Последовала пауза. Долгая. Алмейда мелкими глоточками допивал свой кофе. Потом взял сигарету из пачки, протянутой Фалько. Тот обладал довольно редким даром – возобновлять дружеские отношения с того самого места, где они были прерваны сколько-то месяцев или лет назад… Мимолетно улыбнуться, похлопать по руке или плечу, припомнить былое… С Алмейдой достаточно было просто покурить вместе.

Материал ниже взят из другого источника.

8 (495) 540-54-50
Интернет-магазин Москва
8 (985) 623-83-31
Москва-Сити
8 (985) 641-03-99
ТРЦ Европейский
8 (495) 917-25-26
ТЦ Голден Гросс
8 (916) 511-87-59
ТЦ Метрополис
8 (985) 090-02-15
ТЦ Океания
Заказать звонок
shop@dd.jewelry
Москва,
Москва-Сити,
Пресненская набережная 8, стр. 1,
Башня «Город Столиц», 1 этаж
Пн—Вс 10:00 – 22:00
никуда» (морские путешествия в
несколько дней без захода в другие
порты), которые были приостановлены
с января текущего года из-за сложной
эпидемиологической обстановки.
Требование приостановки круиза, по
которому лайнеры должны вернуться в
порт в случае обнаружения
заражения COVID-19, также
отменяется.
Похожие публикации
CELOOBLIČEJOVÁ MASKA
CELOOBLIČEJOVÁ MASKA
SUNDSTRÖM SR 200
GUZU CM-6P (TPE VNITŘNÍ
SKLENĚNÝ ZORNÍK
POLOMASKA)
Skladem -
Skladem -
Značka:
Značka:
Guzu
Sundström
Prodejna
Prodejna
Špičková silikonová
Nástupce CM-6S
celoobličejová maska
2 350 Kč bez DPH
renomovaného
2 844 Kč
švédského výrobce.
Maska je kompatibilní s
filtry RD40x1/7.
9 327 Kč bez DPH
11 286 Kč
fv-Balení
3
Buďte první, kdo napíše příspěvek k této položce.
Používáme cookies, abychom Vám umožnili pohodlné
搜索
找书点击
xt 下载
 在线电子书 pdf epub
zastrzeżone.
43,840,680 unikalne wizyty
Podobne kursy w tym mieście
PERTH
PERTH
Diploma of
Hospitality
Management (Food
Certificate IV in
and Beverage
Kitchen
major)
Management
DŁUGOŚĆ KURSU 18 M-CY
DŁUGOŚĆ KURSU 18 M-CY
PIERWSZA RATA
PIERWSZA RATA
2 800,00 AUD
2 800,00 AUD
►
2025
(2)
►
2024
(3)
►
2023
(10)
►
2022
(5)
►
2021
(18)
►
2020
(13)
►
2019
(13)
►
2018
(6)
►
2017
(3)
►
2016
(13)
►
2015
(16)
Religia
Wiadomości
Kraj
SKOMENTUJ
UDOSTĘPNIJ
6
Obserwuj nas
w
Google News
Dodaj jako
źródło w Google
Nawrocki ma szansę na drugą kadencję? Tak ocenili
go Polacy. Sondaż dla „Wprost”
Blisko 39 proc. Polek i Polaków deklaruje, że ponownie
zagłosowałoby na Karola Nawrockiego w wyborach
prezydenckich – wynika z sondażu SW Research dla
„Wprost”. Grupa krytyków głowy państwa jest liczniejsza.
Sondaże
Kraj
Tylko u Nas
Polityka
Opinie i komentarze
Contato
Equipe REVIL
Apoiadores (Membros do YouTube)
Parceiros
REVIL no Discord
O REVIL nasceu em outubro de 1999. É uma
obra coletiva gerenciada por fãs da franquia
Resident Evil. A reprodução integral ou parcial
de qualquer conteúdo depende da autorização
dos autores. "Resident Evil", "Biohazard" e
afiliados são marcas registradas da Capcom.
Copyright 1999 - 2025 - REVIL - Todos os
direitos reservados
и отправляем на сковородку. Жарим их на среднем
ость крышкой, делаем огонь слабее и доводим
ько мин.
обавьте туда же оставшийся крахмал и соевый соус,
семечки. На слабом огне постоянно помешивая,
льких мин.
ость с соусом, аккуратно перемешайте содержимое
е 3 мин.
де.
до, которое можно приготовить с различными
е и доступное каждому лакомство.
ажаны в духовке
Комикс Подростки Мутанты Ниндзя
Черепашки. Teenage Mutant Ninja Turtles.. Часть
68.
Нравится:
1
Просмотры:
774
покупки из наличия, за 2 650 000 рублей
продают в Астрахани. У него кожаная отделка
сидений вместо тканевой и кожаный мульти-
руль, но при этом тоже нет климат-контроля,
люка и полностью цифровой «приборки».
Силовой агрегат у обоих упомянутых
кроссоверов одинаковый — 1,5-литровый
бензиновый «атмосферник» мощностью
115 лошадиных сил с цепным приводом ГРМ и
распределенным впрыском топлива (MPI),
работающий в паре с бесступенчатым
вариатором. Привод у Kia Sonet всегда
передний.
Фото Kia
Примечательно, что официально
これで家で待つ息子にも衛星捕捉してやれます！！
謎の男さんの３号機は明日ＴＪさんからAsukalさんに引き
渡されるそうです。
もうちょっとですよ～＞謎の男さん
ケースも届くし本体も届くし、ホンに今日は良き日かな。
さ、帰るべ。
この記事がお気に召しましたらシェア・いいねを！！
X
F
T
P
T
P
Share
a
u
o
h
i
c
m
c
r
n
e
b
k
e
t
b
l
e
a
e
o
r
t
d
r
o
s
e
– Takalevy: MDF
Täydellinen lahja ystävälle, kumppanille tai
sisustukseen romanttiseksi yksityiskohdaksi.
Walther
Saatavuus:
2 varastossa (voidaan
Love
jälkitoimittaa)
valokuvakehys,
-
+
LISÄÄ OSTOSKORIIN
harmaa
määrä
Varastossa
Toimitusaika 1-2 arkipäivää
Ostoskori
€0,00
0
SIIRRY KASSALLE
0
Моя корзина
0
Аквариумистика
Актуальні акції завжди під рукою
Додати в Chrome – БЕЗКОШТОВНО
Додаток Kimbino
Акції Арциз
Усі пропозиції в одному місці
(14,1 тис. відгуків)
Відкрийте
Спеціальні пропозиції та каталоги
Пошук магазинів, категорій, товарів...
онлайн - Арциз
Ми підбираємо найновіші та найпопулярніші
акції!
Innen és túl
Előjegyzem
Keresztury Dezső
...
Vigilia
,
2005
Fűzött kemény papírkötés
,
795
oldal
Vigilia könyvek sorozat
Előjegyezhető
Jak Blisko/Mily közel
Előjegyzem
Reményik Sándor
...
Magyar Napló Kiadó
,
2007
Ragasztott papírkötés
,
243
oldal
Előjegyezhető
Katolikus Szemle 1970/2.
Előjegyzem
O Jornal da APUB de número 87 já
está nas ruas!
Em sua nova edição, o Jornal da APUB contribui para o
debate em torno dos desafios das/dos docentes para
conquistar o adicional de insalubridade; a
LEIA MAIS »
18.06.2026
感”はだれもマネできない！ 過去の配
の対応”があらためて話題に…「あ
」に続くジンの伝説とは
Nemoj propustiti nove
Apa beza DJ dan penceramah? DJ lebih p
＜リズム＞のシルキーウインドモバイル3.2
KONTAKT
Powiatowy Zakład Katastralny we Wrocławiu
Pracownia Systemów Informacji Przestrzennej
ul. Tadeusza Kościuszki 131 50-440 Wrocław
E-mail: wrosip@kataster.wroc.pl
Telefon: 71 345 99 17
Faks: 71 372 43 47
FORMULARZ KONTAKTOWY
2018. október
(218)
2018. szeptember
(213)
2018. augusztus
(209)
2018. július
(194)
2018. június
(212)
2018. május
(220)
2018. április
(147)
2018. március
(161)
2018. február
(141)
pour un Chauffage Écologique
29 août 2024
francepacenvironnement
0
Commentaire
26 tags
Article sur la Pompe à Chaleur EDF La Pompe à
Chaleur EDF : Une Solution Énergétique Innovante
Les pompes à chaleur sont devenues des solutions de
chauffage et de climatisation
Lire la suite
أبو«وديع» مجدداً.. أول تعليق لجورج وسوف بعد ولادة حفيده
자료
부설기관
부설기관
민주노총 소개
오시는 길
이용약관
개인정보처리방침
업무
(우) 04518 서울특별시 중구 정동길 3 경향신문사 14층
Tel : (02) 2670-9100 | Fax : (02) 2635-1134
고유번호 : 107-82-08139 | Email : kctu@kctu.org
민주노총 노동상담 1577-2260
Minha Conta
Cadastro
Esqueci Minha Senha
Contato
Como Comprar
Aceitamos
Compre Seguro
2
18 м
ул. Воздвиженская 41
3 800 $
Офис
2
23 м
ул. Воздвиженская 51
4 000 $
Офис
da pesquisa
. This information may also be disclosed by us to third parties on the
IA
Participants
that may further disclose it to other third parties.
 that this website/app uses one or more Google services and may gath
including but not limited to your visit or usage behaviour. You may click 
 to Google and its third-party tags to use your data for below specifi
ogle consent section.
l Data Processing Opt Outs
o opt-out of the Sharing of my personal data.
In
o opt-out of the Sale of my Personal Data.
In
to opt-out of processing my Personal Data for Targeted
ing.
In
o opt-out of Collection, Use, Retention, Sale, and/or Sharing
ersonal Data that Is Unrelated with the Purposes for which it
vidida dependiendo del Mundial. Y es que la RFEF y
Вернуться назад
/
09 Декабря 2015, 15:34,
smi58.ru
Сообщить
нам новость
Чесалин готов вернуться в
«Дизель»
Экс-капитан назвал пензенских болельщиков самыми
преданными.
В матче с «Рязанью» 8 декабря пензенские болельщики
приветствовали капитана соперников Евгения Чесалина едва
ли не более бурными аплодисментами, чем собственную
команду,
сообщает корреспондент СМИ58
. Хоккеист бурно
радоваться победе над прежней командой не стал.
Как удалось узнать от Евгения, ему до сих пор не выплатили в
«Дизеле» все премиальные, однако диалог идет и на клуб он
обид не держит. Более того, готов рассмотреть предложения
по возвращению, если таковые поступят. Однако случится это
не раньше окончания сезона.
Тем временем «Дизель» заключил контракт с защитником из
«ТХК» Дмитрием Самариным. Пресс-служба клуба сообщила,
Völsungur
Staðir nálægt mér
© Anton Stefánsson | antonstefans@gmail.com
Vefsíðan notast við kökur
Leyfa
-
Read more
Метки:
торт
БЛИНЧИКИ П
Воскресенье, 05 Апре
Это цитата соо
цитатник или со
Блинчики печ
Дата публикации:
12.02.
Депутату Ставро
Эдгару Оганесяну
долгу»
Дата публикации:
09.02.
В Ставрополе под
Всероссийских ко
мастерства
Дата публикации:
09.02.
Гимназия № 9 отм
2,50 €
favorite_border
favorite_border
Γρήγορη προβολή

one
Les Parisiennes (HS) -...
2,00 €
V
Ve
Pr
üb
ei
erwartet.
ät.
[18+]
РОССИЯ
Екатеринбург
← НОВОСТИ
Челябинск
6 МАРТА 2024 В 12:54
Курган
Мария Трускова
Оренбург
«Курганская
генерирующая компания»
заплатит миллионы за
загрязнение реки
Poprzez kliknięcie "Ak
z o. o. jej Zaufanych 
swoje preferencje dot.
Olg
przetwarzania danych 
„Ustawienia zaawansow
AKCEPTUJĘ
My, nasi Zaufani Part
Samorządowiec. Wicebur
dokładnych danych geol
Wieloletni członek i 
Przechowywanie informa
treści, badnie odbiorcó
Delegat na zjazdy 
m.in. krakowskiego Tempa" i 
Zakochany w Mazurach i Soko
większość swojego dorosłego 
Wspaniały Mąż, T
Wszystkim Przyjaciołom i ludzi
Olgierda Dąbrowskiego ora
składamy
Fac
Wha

– И ты можешь доказать, что вчера вечером был не один? – спросил капитан, выпуская дым.
– Конечно.
– И кто с тобой был? Мужчина или женщина?
– Женщина.
– Известная?
– Довольно-таки, – Фалько улыбнулся. – А потому буду тебе очень признателен, если обойдешься без огласки.
– Тогда скажи, где вы были.
– Сначала в «Мартиньо да Аркада», потом в «Бандите».
– А потом?
– Потом у нее дома. Почти четыре часа.
– И где же это?
– Да почти там же. Проезд Салитре, рядом с отелем «Тиволи».
Алмейда минуту осмыслял услышанное.
– А ты знал этого испанца? Ортис его звали.
– В глаза не видал.
– А португальца?
– Еще того меньше.
– Ты хоть признался ей в любви? – глумливо улыбнулся капитан. – Не рекомендуется проводить ночь с женщиной, которая может подтвердить твое алиби, не сказав ей несколько раз: «Я люблю тебя».
– Ничего, с этой можно.
– Тебе неизменно везет…
– Это бесспорно.
Они поглядели друг другу в глаза, как смотрели, бывало, за партией бильярда в кафе «Шаве д’Оуро» в более спокойные времена. Потом Фалько показал на газеты:
– «Бенфика» выиграла у «Спортинга».
– И что с того?
– Разве ты не болеешь за «Бенфику»?
Они опять помолчали, разглядывая друг друга.
– Сколько мы с тобой знакомы? – сказал наконец Алмейда. – Шесть лет?
– Восемь.
– Бывало, что я тебя вытаскивал из неприятных историй.